In a 2003 World Health Organization report, a review of clinical studies showed acupuncture to be 55 to 85 percent effective in treating chronic pain, comparable to many pain-relieving drugs and far better than the power of suggestion, also known as the placebo effect.
“Where acupuncture shines is it treats multiple problems at the same time,” says Amoils. For example, in conventional medicine, if a patient comes in with tennis elbow, allergies and constipation, he might be sent to three separate specialists. However, using acupuncture, Amoils says all three conditions could be treated simultaneously because they are treated through the same meridian.

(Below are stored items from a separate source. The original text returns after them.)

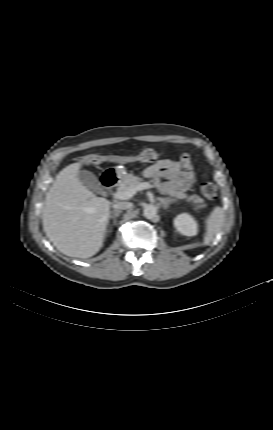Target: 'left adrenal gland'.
I'll return each mask as SVG.
<instances>
[{"instance_id":"a2214340","label":"left adrenal gland","mask_w":273,"mask_h":430,"mask_svg":"<svg viewBox=\"0 0 273 430\" xmlns=\"http://www.w3.org/2000/svg\"><path fill=\"white\" fill-rule=\"evenodd\" d=\"M171 202H172L171 199H162L160 201V205L163 207V209L167 210Z\"/></svg>"}]
</instances>
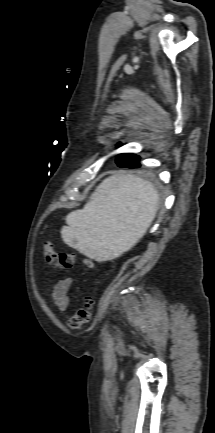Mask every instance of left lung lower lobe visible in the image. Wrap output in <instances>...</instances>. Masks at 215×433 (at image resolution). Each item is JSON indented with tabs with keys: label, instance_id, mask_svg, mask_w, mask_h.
Wrapping results in <instances>:
<instances>
[{
	"label": "left lung lower lobe",
	"instance_id": "left-lung-lower-lobe-1",
	"mask_svg": "<svg viewBox=\"0 0 215 433\" xmlns=\"http://www.w3.org/2000/svg\"><path fill=\"white\" fill-rule=\"evenodd\" d=\"M138 167H140L139 163H131L127 165L125 168H138Z\"/></svg>",
	"mask_w": 215,
	"mask_h": 433
}]
</instances>
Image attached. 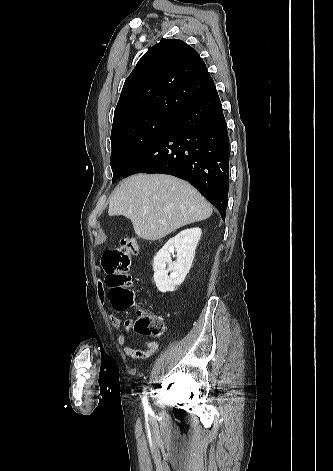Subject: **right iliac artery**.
I'll list each match as a JSON object with an SVG mask.
<instances>
[{"mask_svg":"<svg viewBox=\"0 0 333 471\" xmlns=\"http://www.w3.org/2000/svg\"><path fill=\"white\" fill-rule=\"evenodd\" d=\"M142 403H143L145 412H146V413H149V412L151 411V408H150V406L148 405L147 392H146L145 389H144V391H143V401H142Z\"/></svg>","mask_w":333,"mask_h":471,"instance_id":"1","label":"right iliac artery"}]
</instances>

In 2006, more than 3 million U.S. adults and 150,000 children received acupuncture treatments, according to a national survey conducted by the Centers for Disease Control and Prevention.
“The typical patient is a more educated female between the ages of 35 to 65,” says Amoils. “They usually have more disposable income, and they often have a symptom that has defied medical treatment.”
Acupuncture is most effective in treating functional problems such as chronic pain and fatigue, fibromyalgia, infertility and menopausal problems, he says. It is also commonly used for digestive, respiratory and neurological disorders.
One of the biggest challenges is finding a qualified acupuncturist. Amoils suggests looking for a licensed acupuncturist or physician with specialized training at a reputable school.
“What we want to know is, how busy they are and what kind of results do they get,” he says. A thriving, growing practice is often one of the best indicators of patient satisfaction.
Acupuncture costs range from $50 to $150 per treatment, depending on the practitioner, number of needles used and duration of the treatment, says Amoils. Although acupuncture is gaining popularity, health insurance companies do not usually cover the treatments.